New Zealand's isolation has suddenly gone from historic disadvantage to unique selling point. Photo / Getty Images
Opinion
COMMENT:
The leading talent hubs of the past 25 years have mostly been dense, well-connected global cities with excellent restaurants and cultural offerings. That model is over for now. The new demand is for a safe haven from Covid-19. The ideal for many westerners would be an English-speaking democracy witha developed economy, lots of space and nice weather, though not so hot that it catches fire in summer. Bring on New Zealand. The country's isolation has suddenly gone from historic disadvantage to unique selling point.
By last Monday, New Zealand had reported a total of just 19 deaths from the coronavirus (including 10 from a single cluster at a retirement home). That day, a month into a strict lockdown, there were only two confirmed new cases. (New Zealand now has 20 deaths from the virus)
"We have the opportunity to do something no other country has achieved: elimination of the virus," says prime minister Jacinda Ardern. If New Zealand succeeds, then for the first time it will be a better place to do business than New York or London: the ultimate remote location for the age of remote working.
The country should use the pandemic to lure not just the world's highest-value individual migrants but entire businesses. Here's the offer: fly over your team, spend two weeks in quarantine, don't even think of dodging our taxes, commit to staying at least a year, hire some local staff, set up in a little Eden with WiFi, and resume life with work meetings and schools and cafés as if the global nightmare never happened. Then see if you ever want to go home again.

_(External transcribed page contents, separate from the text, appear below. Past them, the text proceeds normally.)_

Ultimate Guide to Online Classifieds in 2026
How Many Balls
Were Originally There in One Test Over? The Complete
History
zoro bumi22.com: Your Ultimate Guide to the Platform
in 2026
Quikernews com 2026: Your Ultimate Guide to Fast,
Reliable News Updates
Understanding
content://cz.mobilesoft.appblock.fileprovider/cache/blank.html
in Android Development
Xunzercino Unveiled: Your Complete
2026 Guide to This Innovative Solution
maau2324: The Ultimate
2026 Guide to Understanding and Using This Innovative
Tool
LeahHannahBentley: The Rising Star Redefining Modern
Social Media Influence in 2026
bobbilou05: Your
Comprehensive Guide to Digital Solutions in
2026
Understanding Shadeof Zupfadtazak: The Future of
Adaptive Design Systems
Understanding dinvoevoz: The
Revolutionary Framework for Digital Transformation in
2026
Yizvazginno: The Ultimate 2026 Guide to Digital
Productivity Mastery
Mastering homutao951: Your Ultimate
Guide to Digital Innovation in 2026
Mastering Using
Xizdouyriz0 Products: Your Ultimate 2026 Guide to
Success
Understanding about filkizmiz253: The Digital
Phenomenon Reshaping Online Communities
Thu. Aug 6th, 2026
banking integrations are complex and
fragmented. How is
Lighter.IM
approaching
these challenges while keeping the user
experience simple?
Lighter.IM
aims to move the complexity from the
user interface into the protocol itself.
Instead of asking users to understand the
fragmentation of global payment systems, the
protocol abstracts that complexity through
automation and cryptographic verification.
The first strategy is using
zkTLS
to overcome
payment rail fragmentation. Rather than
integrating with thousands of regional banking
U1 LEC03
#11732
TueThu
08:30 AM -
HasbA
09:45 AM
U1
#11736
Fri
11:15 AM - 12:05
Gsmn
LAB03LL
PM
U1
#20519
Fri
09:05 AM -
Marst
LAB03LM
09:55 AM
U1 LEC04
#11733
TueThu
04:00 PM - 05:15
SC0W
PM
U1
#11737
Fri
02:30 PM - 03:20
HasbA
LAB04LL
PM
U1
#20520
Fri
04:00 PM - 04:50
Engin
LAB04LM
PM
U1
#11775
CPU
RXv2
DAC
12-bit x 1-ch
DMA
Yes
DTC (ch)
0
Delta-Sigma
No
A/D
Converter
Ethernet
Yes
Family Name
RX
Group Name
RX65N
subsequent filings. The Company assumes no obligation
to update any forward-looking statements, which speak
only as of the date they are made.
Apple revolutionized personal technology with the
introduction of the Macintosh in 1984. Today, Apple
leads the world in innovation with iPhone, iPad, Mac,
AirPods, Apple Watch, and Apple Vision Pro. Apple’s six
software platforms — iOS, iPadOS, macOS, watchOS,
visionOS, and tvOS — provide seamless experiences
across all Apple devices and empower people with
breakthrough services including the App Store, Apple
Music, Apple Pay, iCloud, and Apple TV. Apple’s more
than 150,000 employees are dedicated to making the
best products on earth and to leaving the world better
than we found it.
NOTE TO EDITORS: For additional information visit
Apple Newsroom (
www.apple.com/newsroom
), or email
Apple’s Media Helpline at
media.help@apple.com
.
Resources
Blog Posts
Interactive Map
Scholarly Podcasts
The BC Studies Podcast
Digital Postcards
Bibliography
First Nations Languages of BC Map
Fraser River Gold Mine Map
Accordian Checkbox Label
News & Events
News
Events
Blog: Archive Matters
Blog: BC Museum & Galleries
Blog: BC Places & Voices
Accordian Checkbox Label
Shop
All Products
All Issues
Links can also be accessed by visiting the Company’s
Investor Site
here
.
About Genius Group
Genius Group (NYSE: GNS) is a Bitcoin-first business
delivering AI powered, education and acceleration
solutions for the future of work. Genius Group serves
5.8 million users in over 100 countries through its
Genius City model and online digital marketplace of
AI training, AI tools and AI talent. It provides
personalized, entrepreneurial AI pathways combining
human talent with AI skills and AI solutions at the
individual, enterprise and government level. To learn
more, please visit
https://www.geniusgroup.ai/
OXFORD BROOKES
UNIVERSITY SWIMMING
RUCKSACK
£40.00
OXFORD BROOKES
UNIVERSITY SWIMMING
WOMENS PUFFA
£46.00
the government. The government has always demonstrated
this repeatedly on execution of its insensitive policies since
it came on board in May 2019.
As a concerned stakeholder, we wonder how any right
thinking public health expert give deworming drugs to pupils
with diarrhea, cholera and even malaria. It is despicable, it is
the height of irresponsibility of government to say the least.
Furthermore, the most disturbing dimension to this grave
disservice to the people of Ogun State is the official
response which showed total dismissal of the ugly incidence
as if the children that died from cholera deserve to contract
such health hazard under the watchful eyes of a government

New Zealand is the most soothing place I've ever been. I landed in August 1991 and I swear the running order of the first TV news I watched was: 1. All Blacks rugby team 2. Something about sheep 3. Mikhail Gorbachev retakes the Kremlin as KGB coup collapses. Even in the biggest city, Auckland, the air was almost disconcertingly clean and the few people on the streets were suspiciously friendly. When I opened a map, a man walked up and asked, "You lost something, mate?"
The pace was rustic partly because New Zealand exported its ambitious people. Years later, in London, a lowly Kiwi office mate of mine mentioned one morning that he'd just turned down a job as aide to New Zealand's probable next prime minister. "Why?" I asked, bemused. "It would be like working for Leicester council," he explained. By 2015, about one in eight university-educated New Zealanders was abroad, the highest share of any English-speaking country.
Though New Zealand imports as well as exports brains, it runs a relatively low-skilled, low-wage economy. Before Covid-19, high-end foreigners tended to sample the country chiefly as tourists or as billionaires buying apocalypse-proof boltholes. The archetype is PayPal's co-founder Peter Thiel, who quietly acquired Kiwi citizenship in 2011 before buying a 193ha estate on Lake Wanaka.
He stands in a long tradition. "Every time something traumatic happens in the world, there is a huge increase in people wanting to emigrate to New Zealand," says Jacques Poot, population economist at the University of Waikato. New Zealand's safe-haven potential was noted by Kiwi researchers Matt Boyd and Nick Wilson in a prescient paper published last September: "The Prioritization of Island Nations as Refuges from Extreme Pandemics."
But now that the apocalypse is here, New Zealand's own model has stopped working. The tourists are gone and most Kiwis have had enough of billionaires. Ardern last week rejected a plan to give visas to foreigners willing to invest $50m into the country. "We don't want people paying for passports," she said, voicing the majority view of this egalitarian country.
Many Kiwis also worry about immigrants taking jobs. Yet New Zealand needs to do something drastic. Its lockdown was softened slightly on Tuesday — most businesses and schools can start reopening, while certain small gatherings are allowed — but unemployment has skyrocketed. What could revive the economy is mobile entrepreneurs who bring their business with them, and money to spend.
"That's much better than a rich person just buying a tract of land," says Philip Nel, political scientist at the University of Otago. Tens of thousands of highly trained Kiwis stuck in flats around the world would jump at the chance, but they're just the start of it. Foreign tech firms, research departments and marketing agencies could airlift their locked-down staff to a gorgeous tourist resort with good coffee such as Queenstown, now devoid of tourists.
Perhaps New York, London and San Francisco will be thrumming again within months. Alternatively, normality might not return for years. The last time Europe became unlivable, under Hitler, thousands of artists, intellectuals and dissidents fled to the US. New York's New School alone brought together Hannah Arendt, Leo Strauss, Roman Jakobson and Claude Lévi-Strauss. The city went from something of a backwater to leading global cultural centre.
That's probably beyond New Zealand, but who knows: the world has turned upside down.